#### [BRIEF]
The records below must be duplicated exactly, character for character.

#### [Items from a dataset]

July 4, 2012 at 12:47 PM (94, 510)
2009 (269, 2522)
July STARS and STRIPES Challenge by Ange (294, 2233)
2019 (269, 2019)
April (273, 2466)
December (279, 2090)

#### [ANSWER TO THE PROBLEM]
July 4, 2012 at 12:47 PM (94, 510)
2009 (269, 2522)
July STARS and STRIPES Challenge by Ange (294, 2233)
2019 (269, 2019)
April (273, 2466)
December (279, 2090)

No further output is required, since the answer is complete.